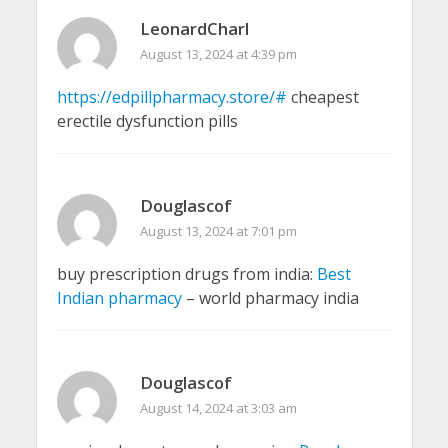
LeonardCharl
August 13, 2024 at 4:39 pm
https://edpillpharmacy.store/#
cheapest
erectile dysfunction pills
Douglascof
August 13, 2024 at 7:01 pm
buy prescription drugs from india:
Best
Indian pharmacy
– world pharmacy india
Douglascof
August 14, 2024 at 3:03 am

TO DO: Lines with "August" in them are what the answer must contain; copy each from the records above.

WRITTEN RESPONSE:
August 13, 2024 at 4:39 pm
August 13, 2024 at 7:01 pm
August 14, 2024 at 3:03 am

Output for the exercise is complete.